PROBLEM TO WORK ON => From the first line to the last, output the data exactly as it stands, minus its pictures.

[Saved data entries]
++++++++++

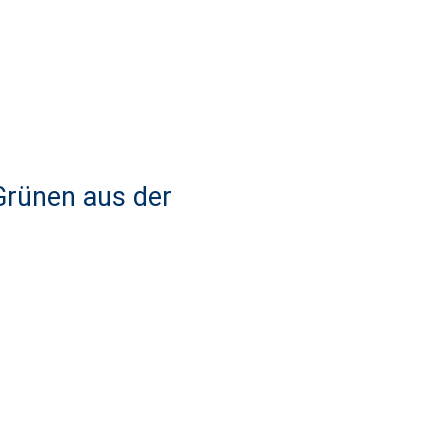
 Grünen aus der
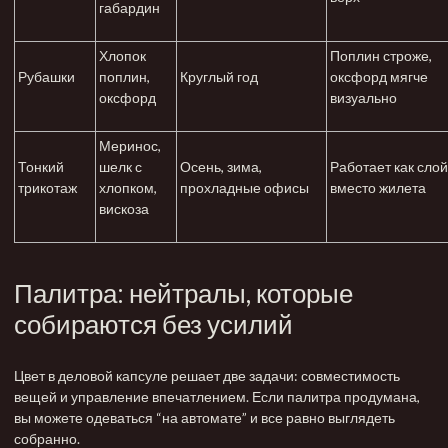
габардин
Хлопок
Поплин строже,
Рубашки
поплин,
Круглый год
оксфорд мягче
оксфорд
визуально
Меринос,
Тонкий
шелк с
Осень, зима,
Работает как сло
трикотаж
хлопком,
прохладные офисы
вместо жилета
вискоза
Палитра: нейтралы, которые
собираются без усилий
Цвет в деловой капсуле решает две задачи: совместимость
вещей и управление впечатлением. Если палитра продумана,
вы можете одеваться “на автомате” и все равно выглядеть
собранно.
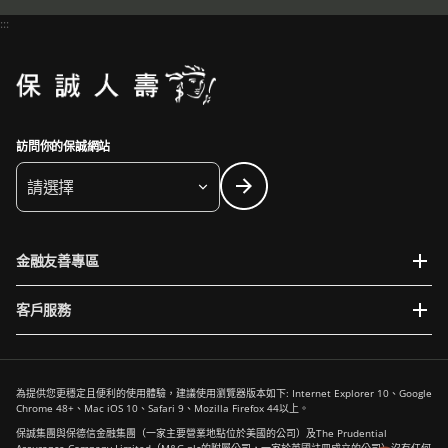
:::
訪問你的保誠網站
請選擇
金融友善專區
客戶服務
為提供您更穩定且便利的使用體驗，建議使用瀏覽器版本如下: Internet Explorer 10、Google
Chrome 48+、Mac iOS 10、Safari 9、Mozilla Firefox 44以上。
保誠集團與保德信金融集團（一家主要營業地點位於美國的公司）及The Prudential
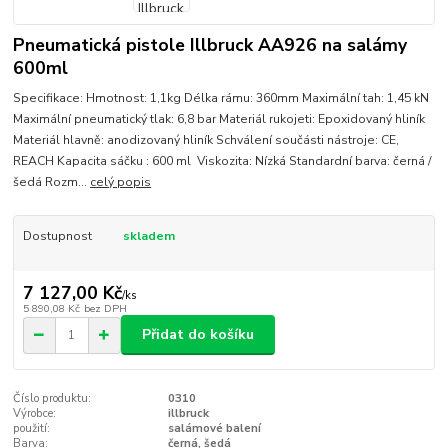
Pneumatická pistole Illbruck AA926 na salámy
600ml
Specifikace: Hmotnost: 1,1kg Délka rámu: 360mm Maximální tah: 1,45 kN
Maximální pneumatický tlak: 6,8 bar Materiál rukojeti: Epoxidovaný hliník
Materiál hlavně: anodizovaný hliník Schválení součásti nástroje: CE,
REACH Kapacita sáčku : 600 ml Viskozita: Nízká Standardní barva: černá /
šedá Rozm...
celý popis
Dostupnost
skladem
7 127,00 Kč
/
ks
5 890,08 Kč
bez DPH
Přidat do košíku
Číslo produktu:
0310
Výrobce:
illbruck
použití:
salámové balení
Barva:
černá, šedá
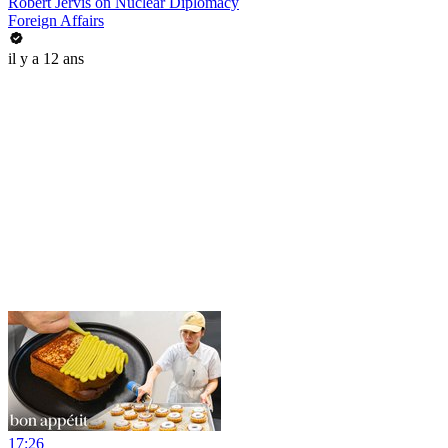
Robert Jervis on Nuclear Diplomacy
Foreign Affairs
il y a 12 ans
17:26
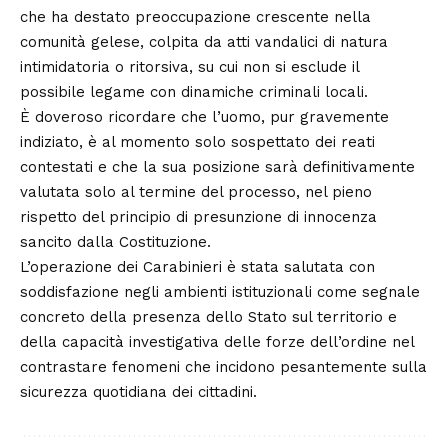
che ha destato preoccupazione crescente nella
comunità gelese, colpita da atti vandalici di natura
intimidatoria o ritorsiva, su cui non si esclude il
possibile legame con dinamiche criminali locali.
È doveroso ricordare che l’uomo, pur gravemente
indiziato, è al momento solo sospettato dei reati
contestati e che la sua posizione sarà definitivamente
valutata solo al termine del processo, nel pieno
rispetto del principio di presunzione di innocenza
sancito dalla Costituzione.
L’operazione dei Carabinieri è stata salutata con
soddisfazione negli ambienti istituzionali come segnale
concreto della presenza dello Stato sul territorio e
della capacità investigativa delle forze dell’ordine nel
contrastare fenomeni che incidono pesantemente sulla
sicurezza quotidiana dei cittadini.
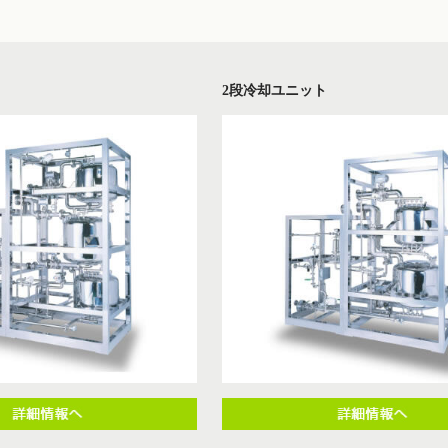
ト
2段冷却ユニット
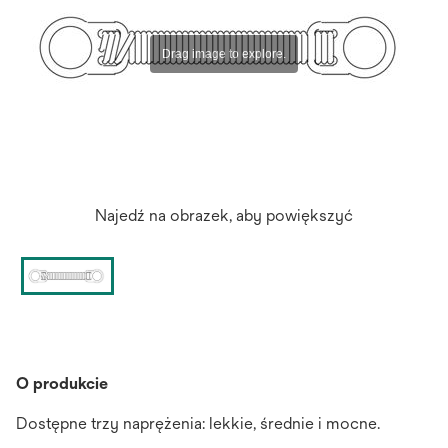
Najedź na obrazek, aby powiększyć
O produkcie
Dostępne trzy naprężenia: lekkie, średnie i mocne.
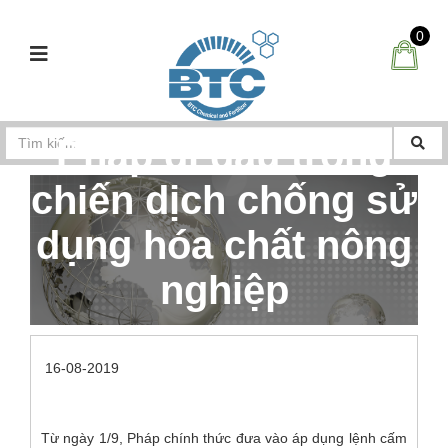
0
Pháp đi đầu trong
chiến dịch chống sử
dụng hóa chất nông
nghiệp
Trang Chủ
Tin tức hóa chất nông nghiệp
16-08-2019
Pháp đi đầu trong chiến dịch chống sử dụng hóa chất nông ngh
Từ ngày 1/9, Pháp chính thức đưa vào áp dụng lệnh cấm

++++++++++

TASK SOLUTION =>
 Grünen aus der
габардин
Хлопок
Поплин строже,
Рубашки
поплин,
Круглый год
оксфорд мягче
оксфорд
визуально
Меринос,
Тонкий
шелк с
Осень, зима,
Работает как сло
трикотаж
хлопком,
прохладные офисы
вместо жилета
вискоза
Палитра: нейтралы, которые
собираются без усилий
Цвет в деловой капсуле решает две задачи: совместимость
вещей и управление впечатлением. Если палитра продумана,
вы можете одеваться “на автомате” и все равно выглядеть
собранно.
:::
訪問你的保誠網站
請選擇
金融友善專區
客戶服務
為提供您更穩定且便利的使用體驗，建議使用瀏覽器版本如下: Internet Explorer 10、Google
Chrome 48+、Mac iOS 10、Safari 9、Mozilla Firefox 44以上。
保誠集團與保德信金融集團（一家主要營業地點位於美國的公司）及The Prudential
Pneumatická pistole Illbruck AA926 na salámy
600ml
Specifikace: Hmotnost: 1,1kg Délka rámu: 360mm Maximální tah: 1,45 kN
Maximální pneumatický tlak: 6,8 bar Materiál rukojeti: Epoxidovaný hliník
Materiál hlavně: anodizovaný hliník Schválení součásti nástroje: CE,
REACH Kapacita sáčku : 600 ml Viskozita: Nízká Standardní barva: černá /
šedá Rozm...
celý popis
Dostupnost
skladem
7 127,00 Kč
/
ks
5 890,08 Kč
bez DPH
Přidat do košíku
Číslo produktu:
0310
Výrobce:
illbruck
použití:
salámové balení
Barva:
černá, šedá
Robert Jervis on Nuclear Diplomacy
Foreign Affairs
il y a 12 ans
17:26
che ha destato preoccupazione crescente nella
comunità gelese, colpita da atti vandalici di natura
intimidatoria o ritorsiva, su cui non si esclude il
possibile legame con dinamiche criminali locali.
È doveroso ricordare che l’uomo, pur gravemente
indiziato, è al momento solo sospettato dei reati
contestati e che la sua posizione sarà definitivamente
valutata solo al termine del processo, nel pieno
rispetto del principio di presunzione di innocenza
sancito dalla Costituzione.
L’operazione dei Carabinieri è stata salutata con
soddisfazione negli ambienti istituzionali come segnale
concreto della presenza dello Stato sul territorio e
della capacità investigativa delle forze dell’ordine nel
contrastare fenomeni che incidono pesantemente sulla
sicurezza quotidiana dei cittadini.
ト
2段冷却ユニット
Najedź na obrazek, aby powiększyć
O produkcie
Dostępne trzy naprężenia: lekkie, średnie i mocne.
0
Pháp đi đầu trong
chiến dịch chống sử
dụng hóa chất nông
nghiệp
Trang Chủ
Tin tức hóa chất nông nghiệp
16-08-2019
Pháp đi đầu trong chiến dịch chống sử dụng hóa chất nông ngh
Từ ngày 1/9, Pháp chính thức đưa vào áp dụng lệnh cấm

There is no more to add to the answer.